You know the sector’s in the toilet when the brightest sector in the current industry outlook is the demand for tissue paper, driven by the demographics of a rising world population.

After making a few remarks about biofuels and the pulp & paper opportunity, the nice people at ASPI gave us a nice thank-you gift, a memory stick encased in wood with the ASPI logo imprinted. “Made in China”, it read.

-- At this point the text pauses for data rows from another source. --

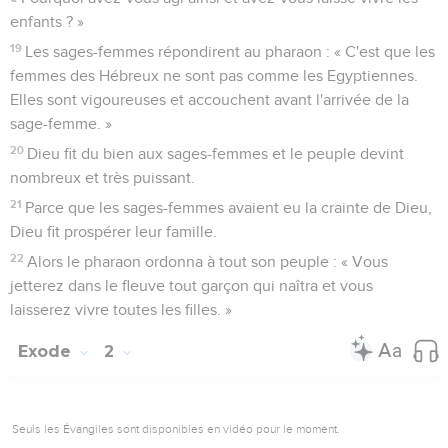
enfants ? »
19
Les sages-femmes répondirent au pharaon : « C'est que les
femmes des Hébreux ne sont pas comme les Egyptiennes.
Elles sont vigoureuses et accouchent avant l'arrivée de la
sage-femme. »
20
Dieu fit du bien aux sages-femmes et le peuple devint
nombreux et très puissant.
21
Parce que les sages-femmes avaient eu la crainte de Dieu,
Dieu fit prospérer leur famille.
22
Alors le pharaon ordonna à tout son peuple : « Vous
jetterez dans le fleuve tout garçon qui naîtra et vous
laisserez vivre toutes les filles. »
Exode
2
Seuls les Évangiles sont disponibles en vidéo pour le moment.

Which reminded us, that of course, this was a look primarily at North America. In China, “there’s this giant sucking sound, which is the Chinese demand for recycled fiber,” Young noted, but hisoverall economic forecast called for rising Chinese interest rates, trouble in controlling the housing bubble across China, and overall, some clouds on the horizon with developing countries as the world economy recovers. “It’s not a black swan event we’re waiting for, but really a grey swan, you know it’s going to happen, just not where.”

But Russia and its rich forest reserves – wouldn’t that save the pulp & paper industry? “Who’s going to put a billion dollars of capital investment into Russia?” Young asked rhetorically. “Even the Chinese wouldn’t do it, unless the Chinese army surrounded the project.”

Pivoting to biofuels

Which brings us to the options for biofuels to provide both a value-add for the virgin pulp and for waste streams, and utilizing pulp & paper facilities. Particularly closing plants like the Old Town project in Maine where Cobalt Technologies is working on scaling its biobutanol technology.

Though solutions on the kinds of scale that will strongly impact industry numbers are unlikely to come in the first half of the decade, the white knight for woody biomass might well be the biofuels industry. The CEO of Verso, a leading US producer of coated and uncoated papers, recently opined, “we ultimately see ourselves as an energy company with paper as a byproduct.”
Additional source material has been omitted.